Graphic of telepathy from Pinterest.

Shepherd: It’s my belief that those sheep are laborin’ under the misapprehension that they’re birds. Observe their behavior. …witness their attmpts to fly from tree to tree. Notice that they do not so much fly as… plummet. (Baaa baaa… flap flap… thud.) …One thing is for sure, the sheep is not a creature of the air. They have enormous difficulty in the comparatively simple act of perchin’. (Baaa baaa… flap flap… thud.)

Tourist: But where did they get the idea from?
Shepherd: From Harold. … He has realized that a sheep’s life consists of standin’ around for a few months and then bein’ eaten. … He’s patently hit on the idea of escape.
Tourist: Well why don’t you just get rid of Harold?
Shepherd: Because of the enormous commercial possibilities should he succeed.

Could there be ESP? Can sheep fly? Monty Python speculated about it…

The topic of Extra-Sensory Perception came up yesterday, and my initial reaction was that it was too broad to write about and that it hadn’t affected me personally, so I had nothing to say. I then got it into a hot debate with my spouse about the limits and definitions of ESP–does it include ghosts? is telepathy part of ESP and therefore BS whereas telekinesis might be possible so it’s not BS? what about twin studies? and so on. This led me down the Internet rabbit hole; what exactly is the research? I realized that I never have nothing to say.

This Provocative Question was asked by blogger Fandango (in summary): “Do you believe in ESP, defined as 1) Telepathy; 2) Clairvoyance; and 3) Precognition?”

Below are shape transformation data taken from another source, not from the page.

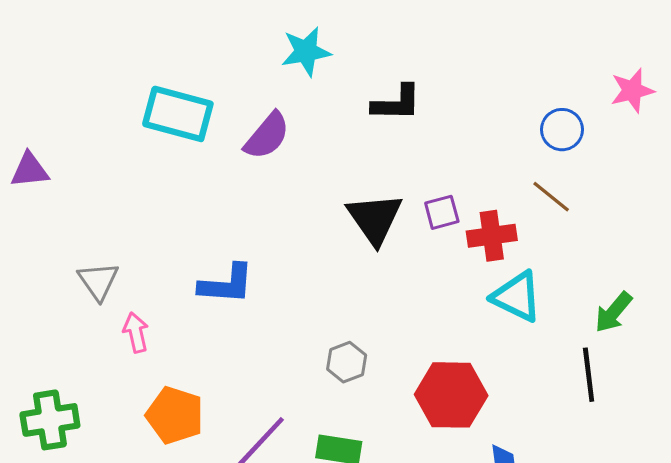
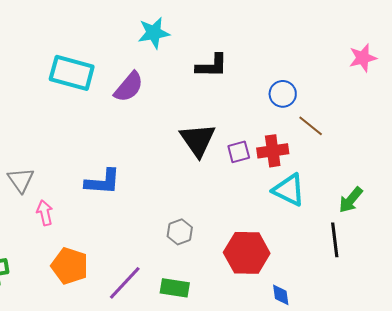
blue circle: (562, 130) -> (283, 94), moved
purple square: (442, 212) -> (239, 152), moved

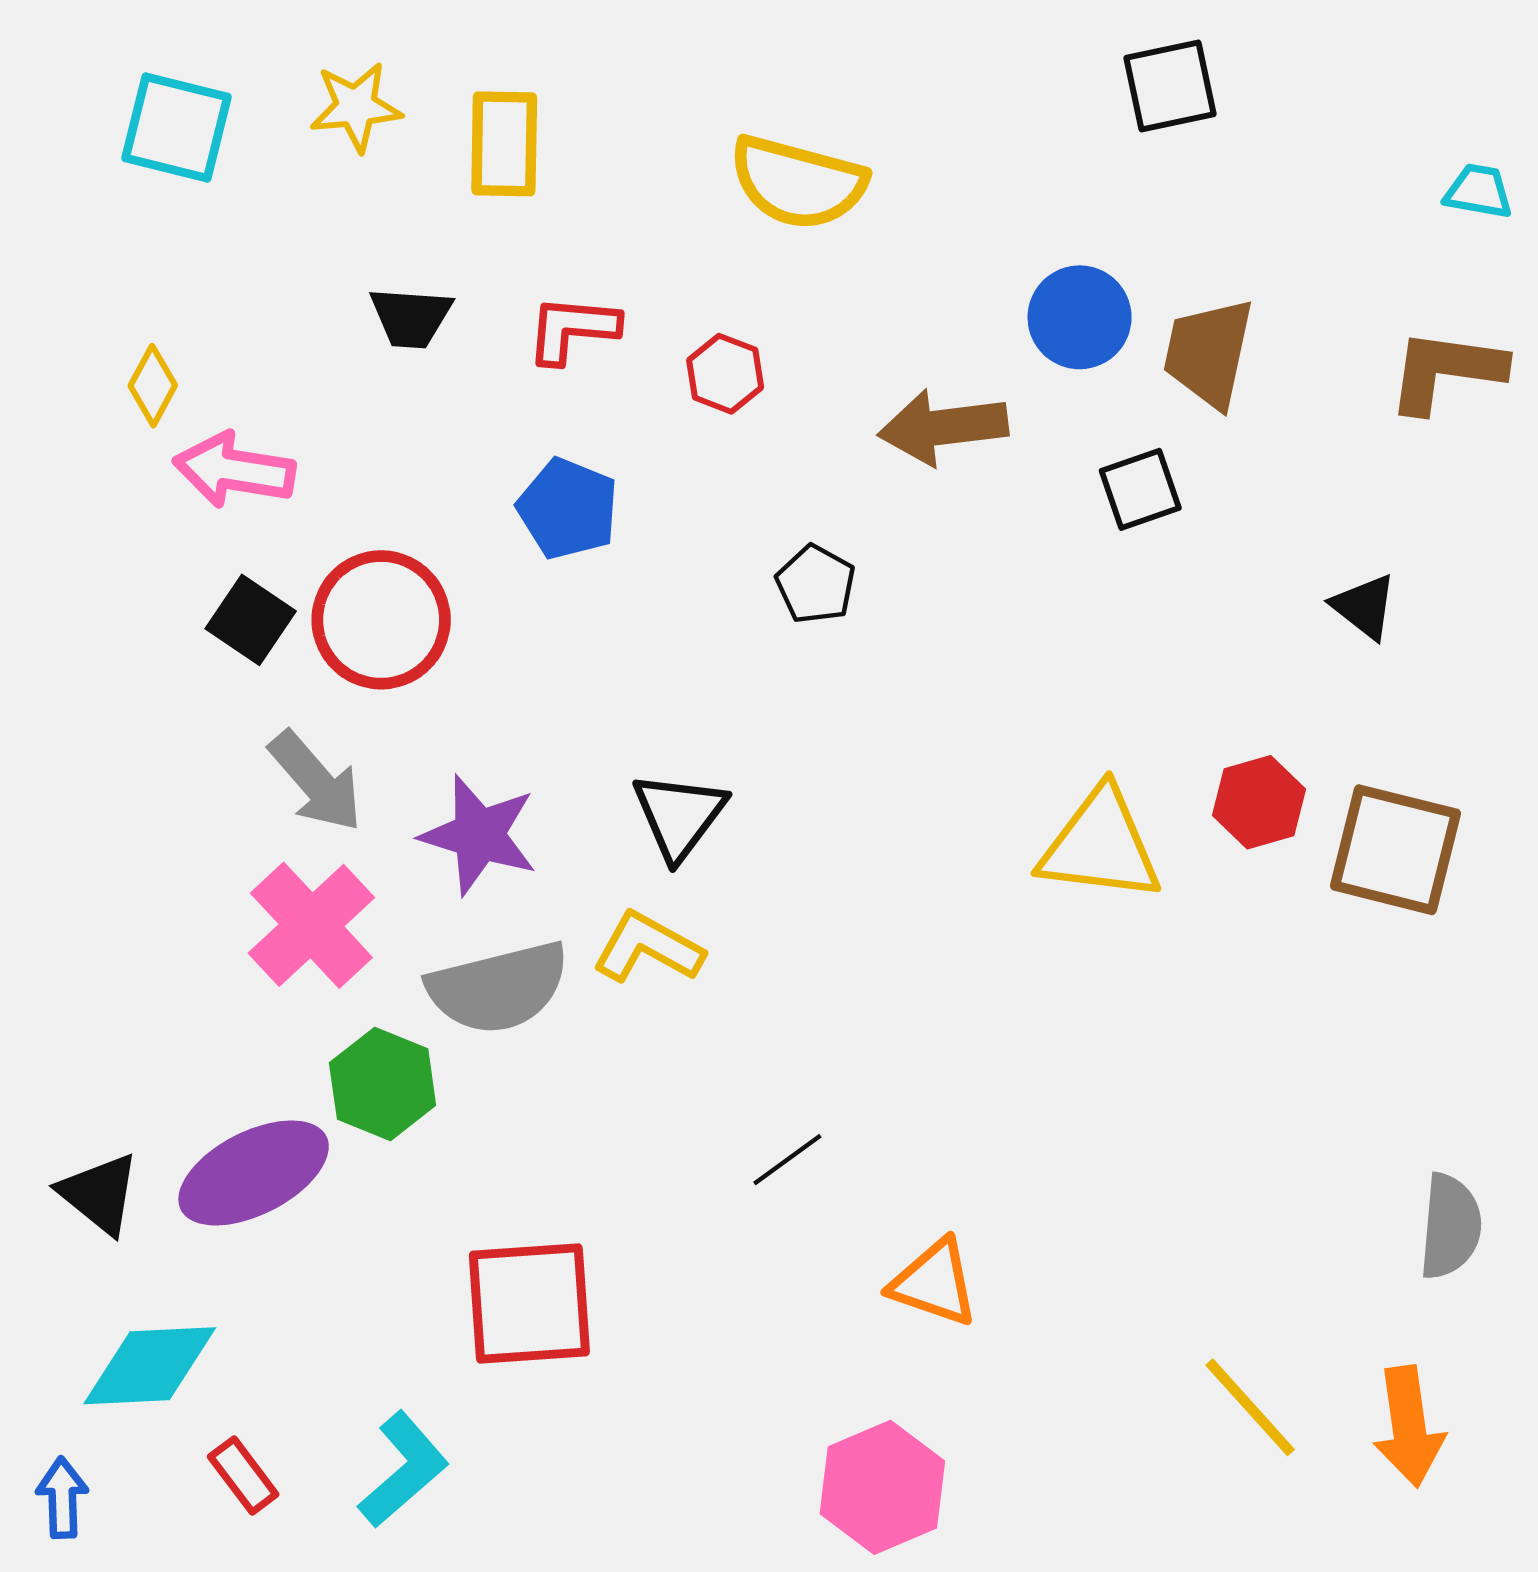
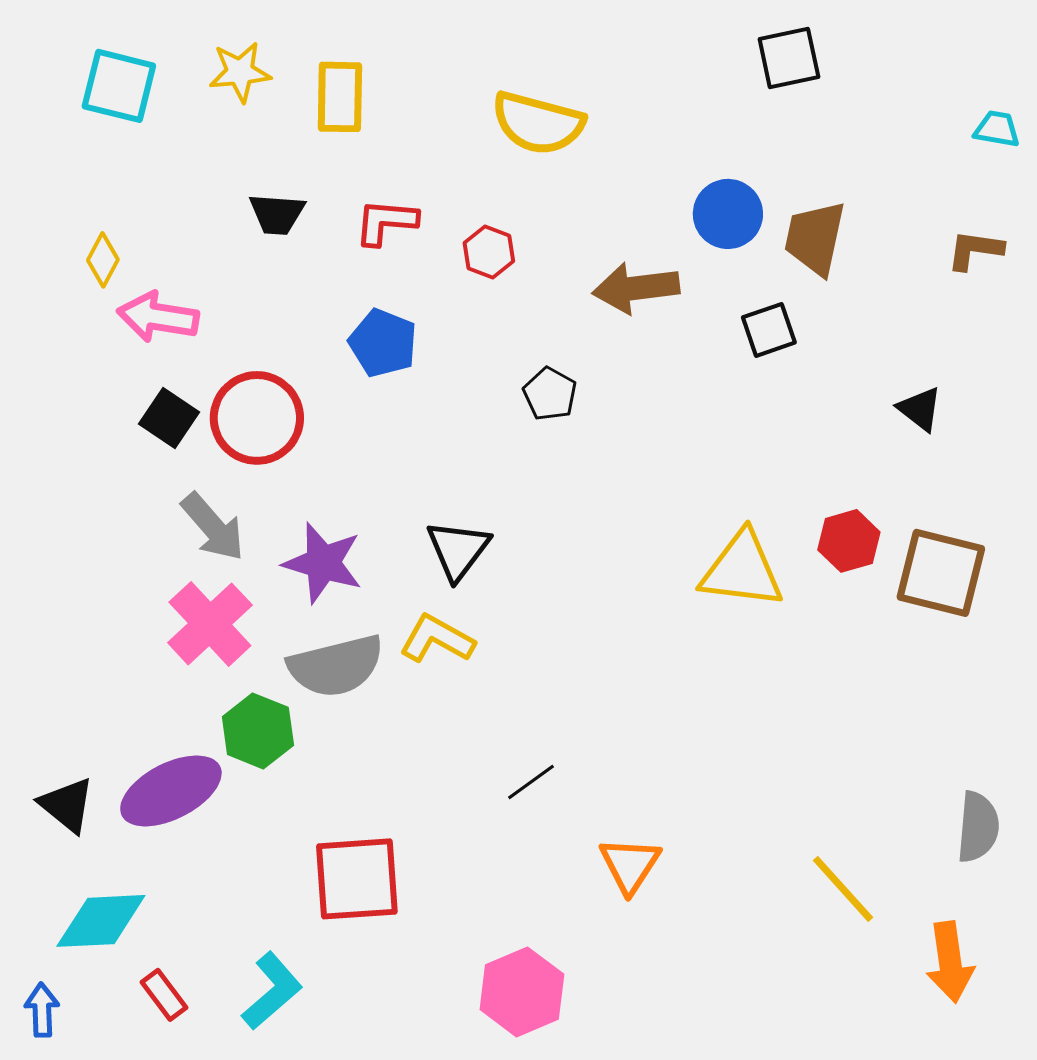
brown L-shape: (1446, 371) -> (975, 250), size x0.7
orange triangle: (934, 1283) -> (630, 865), turned 44
yellow line: (1250, 1407) -> (843, 889), moved
pink hexagon: (882, 1487) -> (522, 992), moved

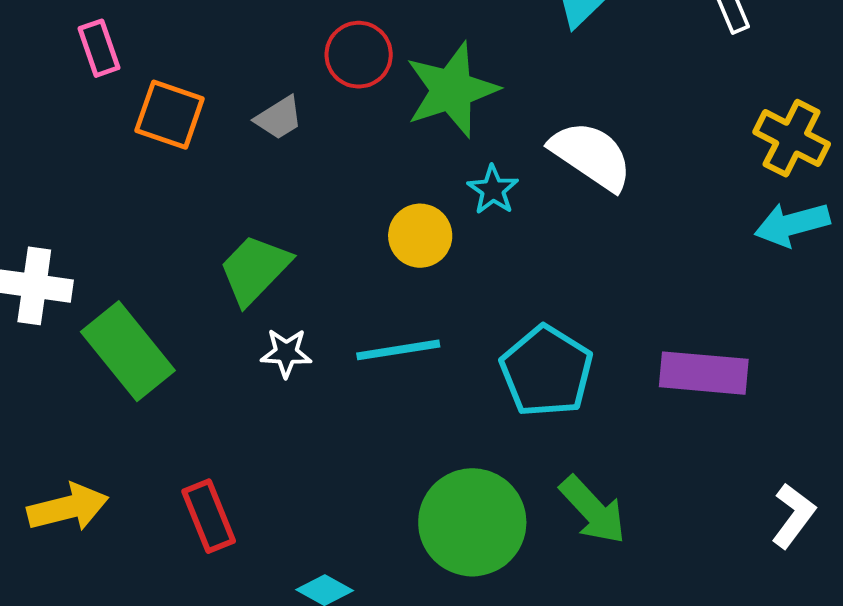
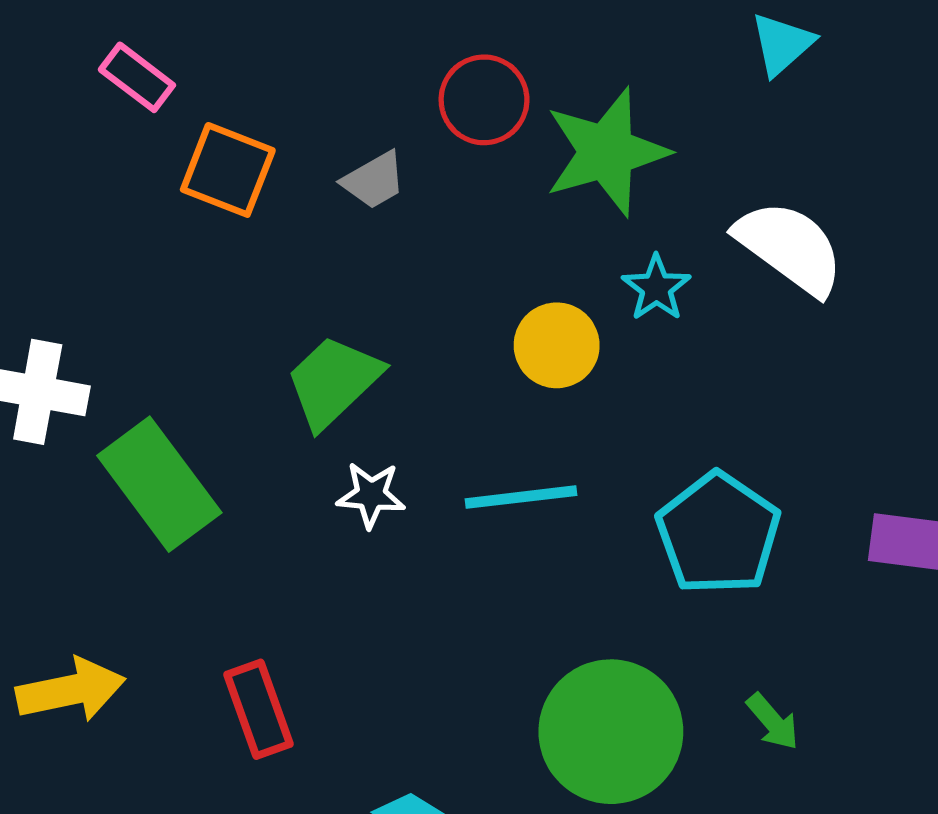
pink rectangle: (99, 48) -> (137, 77), turned -36
green arrow: (593, 510) -> (773, 722), size x0.6

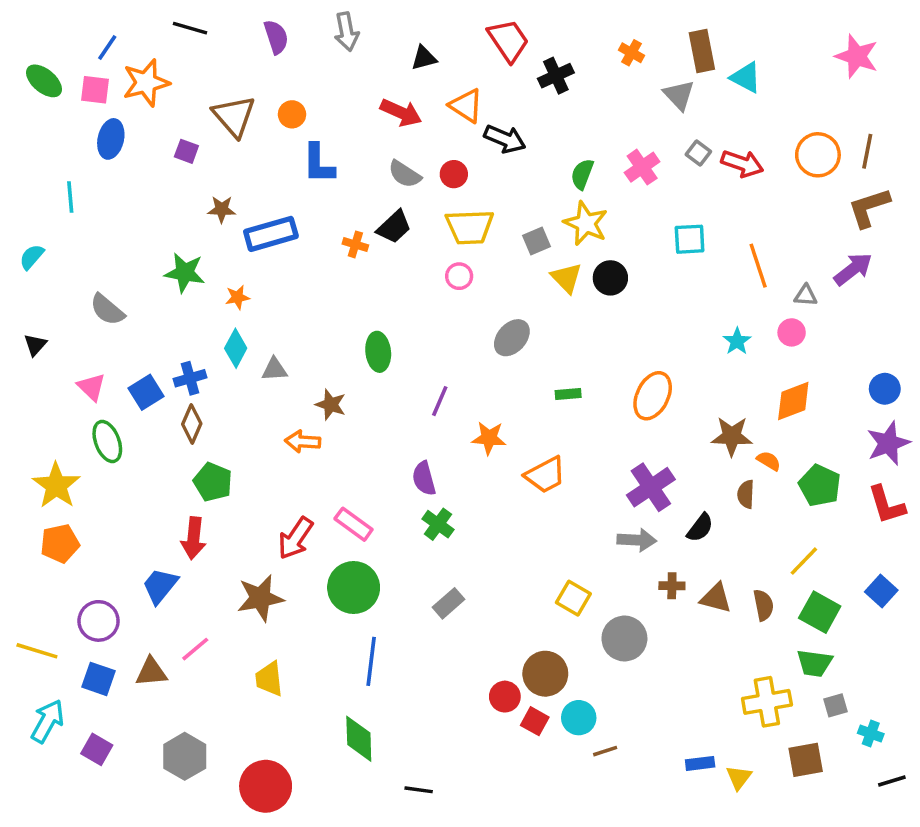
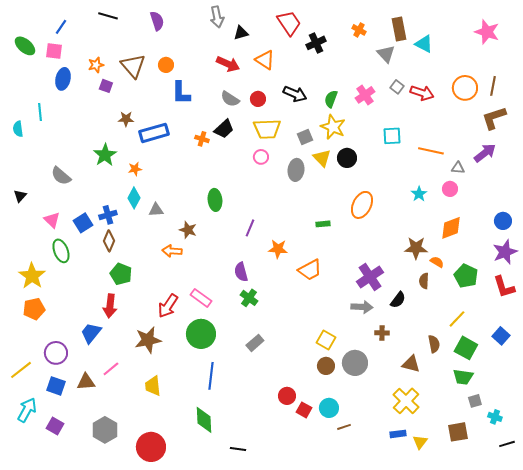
gray arrow: (347, 32) -> (217, 17), moved
orange star: (146, 83) -> (96, 65), moved, size x0.6
black arrow: (505, 139) -> (295, 94), moved
cyan semicircle: (32, 257) -> (18, 129), moved, turned -49
orange line: (758, 266) -> (431, 151), turned -60
green star: (185, 273) -> (105, 155), turned 30
gray ellipse: (512, 338) -> (296, 170), moved, turned -35
orange ellipse: (653, 396) -> (362, 205), moved
brown triangle: (716, 598) -> (411, 364), moved
yellow line: (37, 651) -> (21, 370), turned -55
brown circle: (545, 674) -> (326, 366), moved, size x0.7
yellow cross: (767, 702) -> (406, 401), moved, turned -36

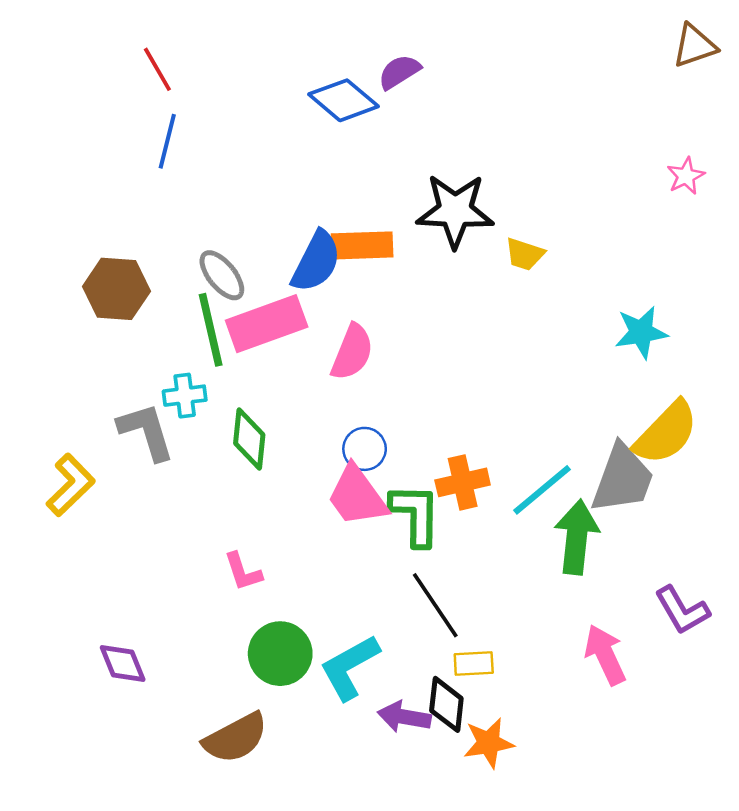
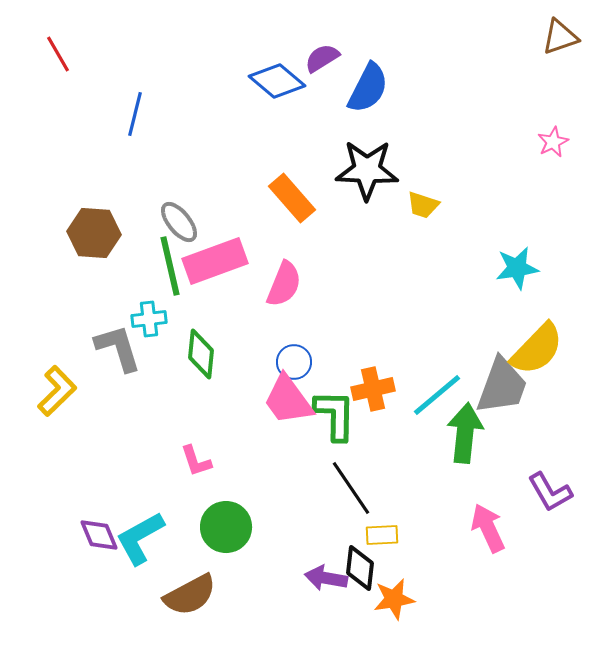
red line: (157, 69) -> (58, 54), moved
orange rectangle: (362, 245) -> (292, 198), turned 51
blue semicircle: (316, 262) -> (368, 88), moved
cyan L-shape: (350, 667) -> (140, 538), moved

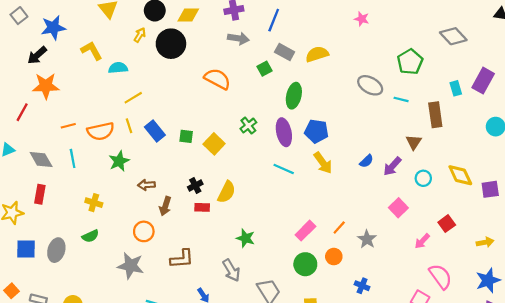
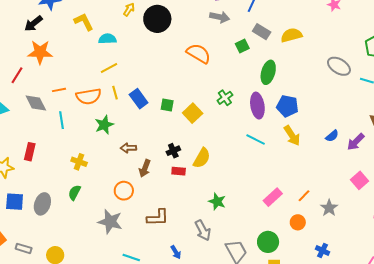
yellow line: (133, 98) -> (109, 68), moved
gray diamond: (41, 160) -> (36, 103), moved
green semicircle: (90, 236) -> (74, 193), turned 140
green circle: (305, 264) -> (268, 242), moved

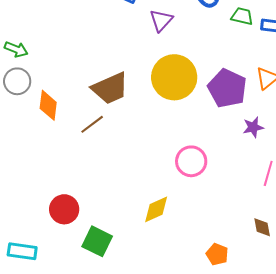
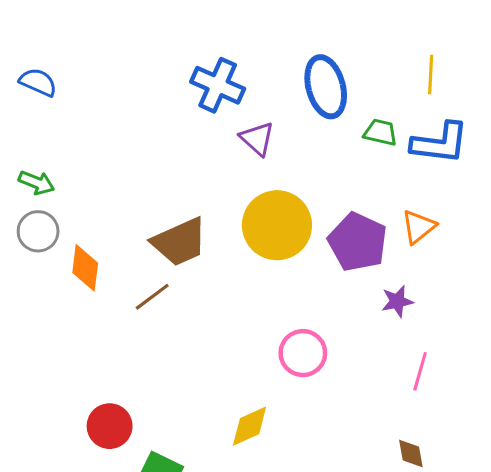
purple triangle: (161, 20) -> (257, 138), turned -30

Fair enough. For definitional purposes, let’s not include all unexplained phenomena, no ghosts, traveling back from the dead, global consciousness, or UFOs. Let’s get even simpler. Telepathy, and its corollary, telekinesis. Moving and communicating with just your mind.

Belief is the Wrong Word

While assessing whether ESP is possible might seem a simple question, I have to start by picking at the word “belief.” Belief can be a function of drawing a conclusion based on facts, even though the dictionary suggests that “Belief=confidence in truth of something without proof.” Proof is a bit dodgy, since it could be limited to what I’ve observed, but ought instead to be limited to what has been developed by experiment. This is important: Belief in scientific fact can’t be limited to what you have personally experienced.

I believe the world is round based on photos I’ve seen and textbooks I’ve read. I haven’t personally seen the “roundness.” I believe there is a sub-atomic world. I believe that there were giant sloths (we have the bones). I believe there could have been unicorns.